Where a record contains a picture, omit the picture and repeat the rest exactly.

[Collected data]

-*-

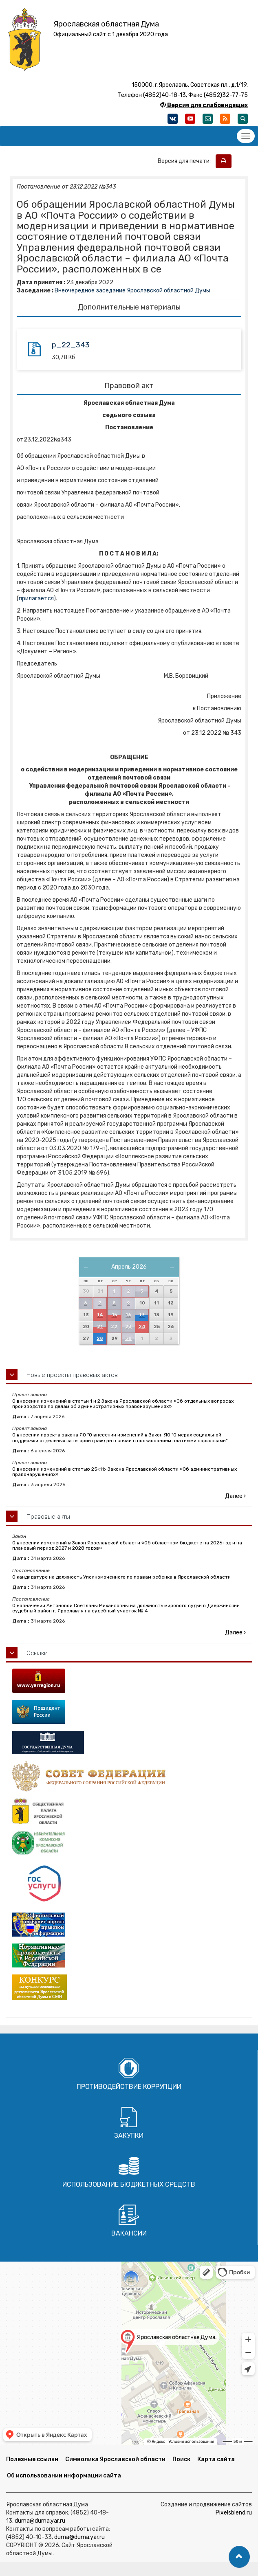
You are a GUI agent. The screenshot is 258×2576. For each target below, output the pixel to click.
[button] (239, 2557)
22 (114, 1326)
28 (100, 1338)
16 (128, 1315)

-*-

COMPLETED EXERCISE —
You are a GUI agent. The screenshot is 258×2576. For each target below, output the pixel to click.
[button] (239, 2557)
22 (114, 1326)
28 (100, 1338)
16 (128, 1315)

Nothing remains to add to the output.